One Dad’s Journey Through Fatherhood and Finding Support
I just wanted to bond with my baby
Becoming a parent is often described as one of life’s most joyful milestones—but it can also be one of the most challenging. And while there’s lots of support and information for mums, dads are often left to figure things out on their own. At DorPIP, we believe it’s time to change that.
That’s why we proudly supported International Fathers' Mental Health Day, which took place on Monday 16th June 2025. This important day shines a light on the mental health challenges many dads face and encourages open conversations, early support, and services that include all parents. We’re committed to making sure dads know they’re not alone—on that day and every day.
One dad who came to us recently shared something that really stuck with us:
“All I wanted was to bond with my baby and feel okay again.”
When his baby arrived, things didn’t go as expected. The baby was unsettled, and because they had chosen not to find out the gender before birth, he found it hard to connect at first. Those early days felt overwhelming. His mental health took a hit, and before long, he felt so low and out of place in his new role that he left the family home.
That moment was rock bottom—but it wasn’t the end of the story.
Thankfully, Dad reached out to his GP and was diagnosed with postnatal depression. He started medication, and his partner—who was also struggling—signed up for DorPIP’s Infant Massage Course. We always say: dads are welcome to access any of our services, and this dad chose to give it a try.
What happened next was powerful.
In those group sessions, he met other dads going through similar experiences. Together, they talked honestly about the ups and downs of fatherhood—how different it felt from what they’d imagined, and how hard it was to find support for their mental health. For the first time, he didn’t feel alone.
He reflected on his own childhood, and how those early experiences were shaping his approach to being a parent. The group learned about self-regulation (how we manage our own emotions) and why it’s so important in our relationships. They did a simple exercise where they each chose six key ingredients for a healthy relationship, then talked about them with their partners. It sparked “lightbulb moments” for many—including him.
They also explored co-regulation—how to be a calming, safe presence for their babies when emotions run high. As the weeks went by, the dads grew more confident, more connected, and more hopeful.
By the final session, Dad said he felt like a different person. His parenting confidence had grown, and he had a new understanding of child development and connection. He’d found a space to learn, talk, and just be with others who got it. The group even swapped contact details so they could keep supporting each other after the course ended.
The changes weren’t just emotional—they were measurable too.
At the start, his assessments showed real cause for concern. By the end, his mental health and relationships were in a much better place. He’d gone from “amber” to “green”—and more importantly, he felt ready to show up as the dad he wanted to be.
The First 1000 Days Matter
The early years—especially the first 1000 days of a baby’s life—are a time of huge growth and development. This period is when babies form secure attachments and learn to trust the world around them. It’s also when parents are adjusting to big changes in identity, roles, and relationships.
Bonding doesn’t always happen instantly, and that’s okay. For some parents, it takes time and conscious effort. Bonding might look like skin-to-skin contact, singing, rocking, playing, or simply taking a moment to delight in your baby.

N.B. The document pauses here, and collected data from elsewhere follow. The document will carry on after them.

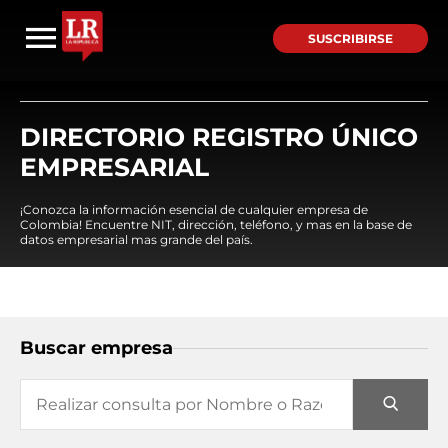
SUSCRIBIRSE
DIRECTORIO REGISTRO ÚNICO
EMPRESARIAL
¡Conozca la información esencial de cualquier empresa de
Colombia! Encuentre NIT, dirección, teléfono, y mas en la base de
datos empresarial mas grande del país.
Buscar empresa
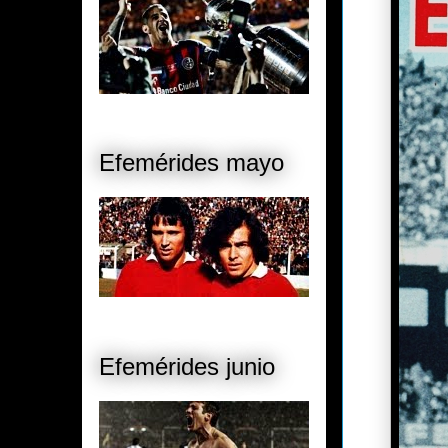
Efemérides mayo
Efemérides junio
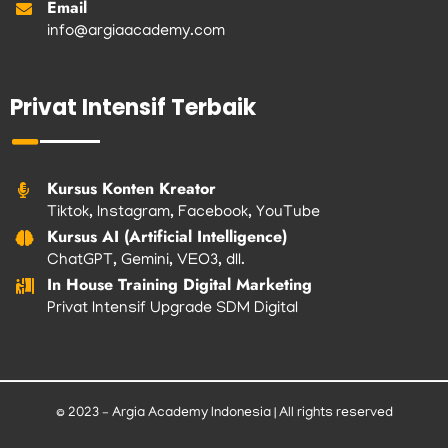
Email
info@argiaacademy.com
Privat Intensif Terbaik
Kursus Konten Kreator
Tiktok, Instagram, Facebook, YouTube
Kursus AI (Artificial Intelligence)
ChatGPT, Gemini, VEO3, dll.
In House Training Digital Marketing
Privat Intensif Upgrade SDM Digital
© 2023 – Argia Academy Indonesia | All rights reserved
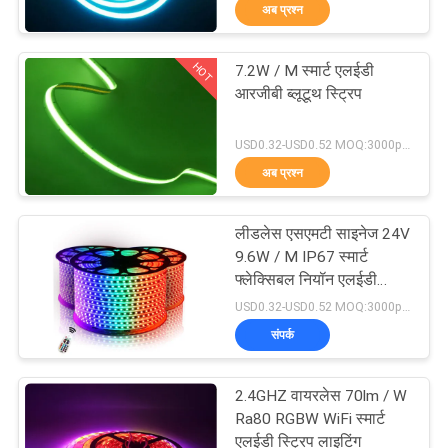
अब प्रश्न
गुणवत्ता
नियंत्रण
HOT
7.2W / M स्मार्ट एलईडी
51
आरजीबी ब्लूटूथ स्ट्रिप
संपर्क
एलईडी जी 9 बीयूएलबी
USD0.32-USD0.52 MOQ:3000pcs
करें
अब प्रश्न
एक
लीडलेस एसएमटी साइनेज 24V
उद्धरण
9.6W / M IP67 स्मार्ट
फ्लेक्सिबल नियॉन एलईडी
की
47
स्ट्रिप
USD0.32-USD0.52 MOQ:3000pcs
विनती
संपर्क
एलईडी R7S बल्ब
करे
2.4GHZ वायरलेस 70lm / W
Ra80 RGBW WiFi स्मार्ट
साइटमैप
एलईडी स्ट्रिप लाइटिंग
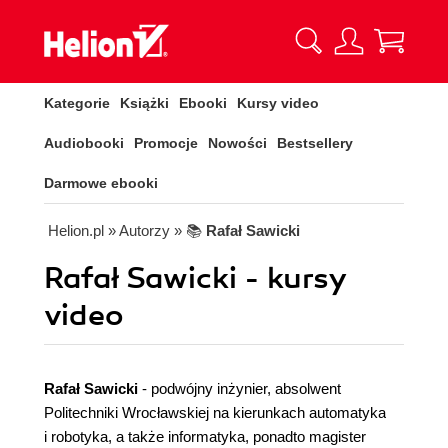
Kategorie
Książki
Ebooki
Kursy video
Audiobooki
Promocje
Nowości
Bestsellery
Darmowe ebooki
Helion.pl
» Autorzy
» 📚
Rafał Sawicki
Rafał Sawicki - kursy
video
Rafał Sawicki
- podwójny inżynier, absolwent
Politechniki Wrocławskiej na kierunkach automatyka
i robotyka, a także informatyka, ponadto magister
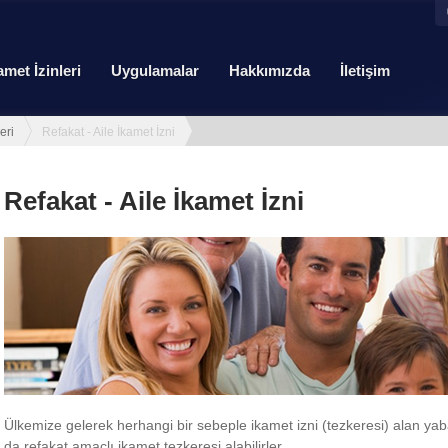
amet İzinleri
Uygulamalar
Hakkımızda
İletişim
eri
Refakat - Aile İkamet İzni
Refakat - Aile İkamet İzni
Ülkemize gelerek herhangi bir sebeple ikamet izni (tezkeresi) alan yaba
da refakat amaçlı ikamet tezkeresi alabilirler.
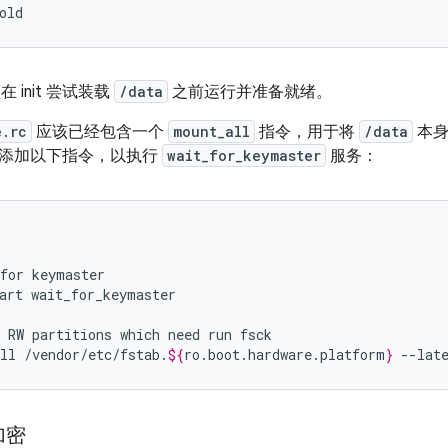
old
须在 init 尝试装载
/data
之前运行并准备就绪。
e.rc
应该已经包含一个
mount_all
指令，用于将
/data
本
添加以下指令，以执行
wait_for_keymaster
服务：
for
art
wait_for_keymaster

RW
partitions
which
need
run
ll
/vendor/etc/fstab.
${
ro
.
boot
.
hardware
.
platform
}
--lat
加密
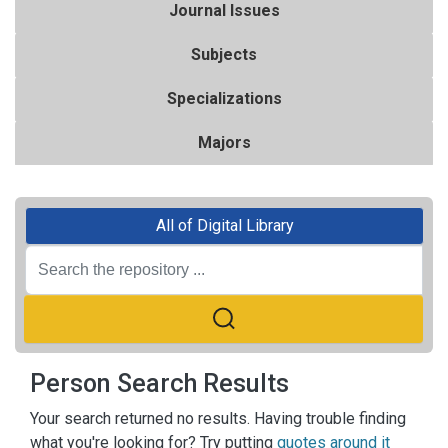
Journal Issues
Subjects
Specializations
Majors
All of Digital Library
Person Search Results
Your search returned no results. Having trouble finding
what you're looking for? Try putting
quotes around it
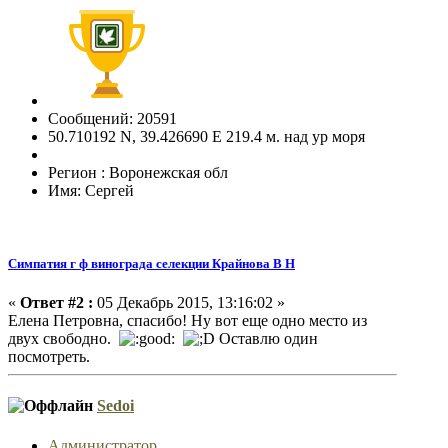
Сообщений: 20591
50.710192 N, 39.426690 E 219.4 м. над ур моря
Регион : Воронежская обл
Имя: Сергей
Симпатия г ф винограда селекции Крайнова В Н
«
Ответ #2 :
05 Декабрь 2015, 13:16:02 »
Елена Петровна, спасибо! Ну вот еще одно место из
двух свободно.
Оставлю один
посмотреть.
Sedoi
Администратор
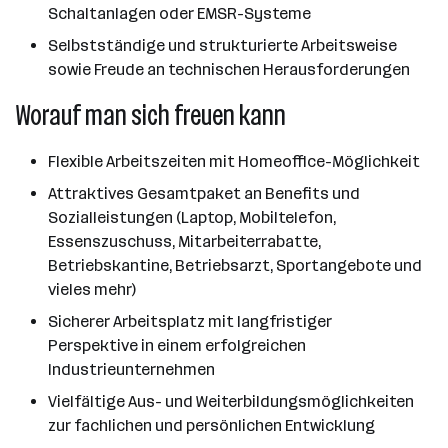
Schaltanlagen oder EMSR-Systeme
Selbstständige und strukturierte Arbeitsweise
sowie Freude an technischen Herausforderungen
Worauf man sich freuen kann
Flexible Arbeitszeiten mit Homeoffice-Möglichkeit
Attraktives Gesamtpaket an Benefits und
Sozialleistungen (Laptop, Mobiltelefon,
Essenszuschuss, Mitarbeiterrabatte,
Betriebskantine, Betriebsarzt, Sportangebote und
vieles mehr)
Sicherer Arbeitsplatz mit langfristiger
Perspektive in einem erfolgreichen
Industrieunternehmen
Vielfältige Aus- und Weiterbildungsmöglichkeiten
zur fachlichen und persönlichen Entwicklung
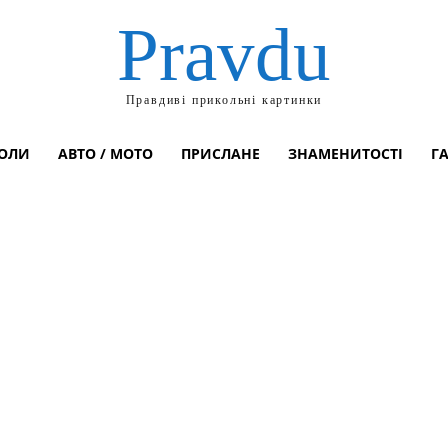
Pravdu
Правдиві прикольні картинки
ОЛИ
АВТО / МОТО
ПРИСЛАНЕ
ЗНАМЕНИТОСТІ
Г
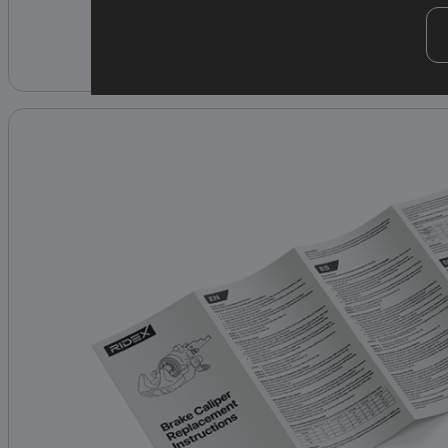
Catalogues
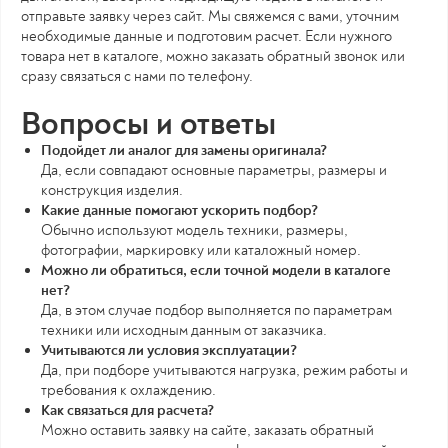
отправьте заявку через сайт. Мы свяжемся с вами, уточним
необходимые данные и подготовим расчет. Если нужного
товара нет в каталоге, можно заказать обратный звонок или
сразу связаться с нами по телефону.
Вопросы и ответы
Подойдет ли аналог для замены оригинала?
Да, если совпадают основные параметры, размеры и
конструкция изделия.
Какие данные помогают ускорить подбор?
Обычно используют модель техники, размеры,
фотографии, маркировку или каталожный номер.
Можно ли обратиться, если точной модели в каталоге
нет?
Да, в этом случае подбор выполняется по параметрам
техники или исходным данным от заказчика.
Учитываются ли условия эксплуатации?
Да, при подборе учитываются нагрузка, режим работы и
требования к охлаждению.
Как связаться для расчета?
Можно оставить заявку на сайте, заказать обратный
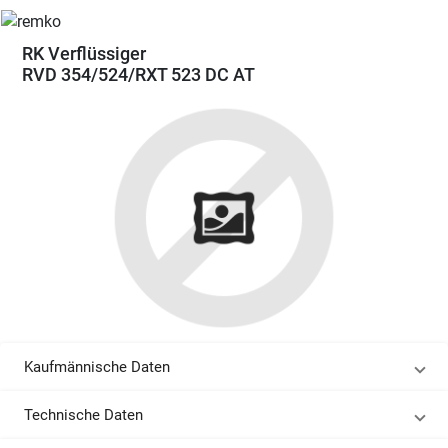
RK Verflüssiger
RVD 354/524/RXT 523 DC AT
Kaufmännische Daten
Technische Daten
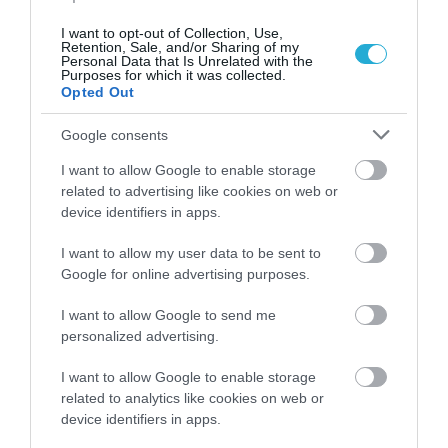
I want to opt-out of Collection, Use,
Retention, Sale, and/or Sharing of my
Personal Data that Is Unrelated with the
Purposes for which it was collected.
Opted Out
06.08.2026
Google consents
Τα εύκολα «τεστ» για να δείτε αν τα αυγά
είναι φρέσκα
I want to allow Google to enable storage
related to advertising like cookies on web or
device identifiers in apps.
I want to allow my user data to be sent to
Google for online advertising purposes.
I want to allow Google to send me
personalized advertising.
I want to allow Google to enable storage
related to analytics like cookies on web or
device identifiers in apps.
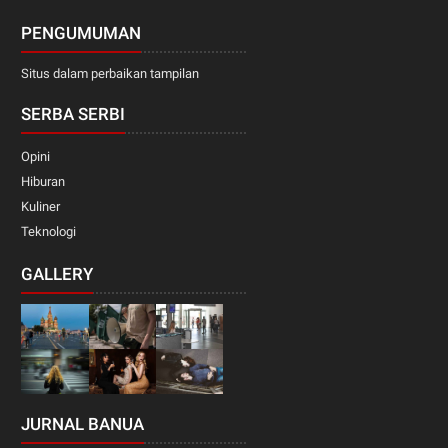
PENGUMUMAN
Situs dalam perbaikan tampilan
SERBA SERBI
Opini
Hiburan
Kuliner
Teknologi
GALLERY
JURNAL BANUA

Sometimes, though, that connection can feel harder to build—especially if you're feeling low, overwhelmed, or unsure of your place in the new family dynamic. That’s where early support can make all the difference.
Dads, You Don’t Have to Do This Alone..
Many dads tell us they feel like there’s no support out there for them—that the focus is always on mums, and they’re left to just "get on with it." This can leave dads feeling isolated, overwhelmed, and unsure of where to turn when things get tough.
But the truth is, you don’t have to do this alone.
At DorPIP, we understand that dads matter too. Whether you're finding it hard to bond with your baby, struggling with your mental health, or just want to connect with other dads who get it—we're here. From infant massage courses to our Little Pips peer support group, all of our services are open and welcoming to fathers.
No matter where you’re at on your parenting journey, you deserve support. And we’re here to help you find it.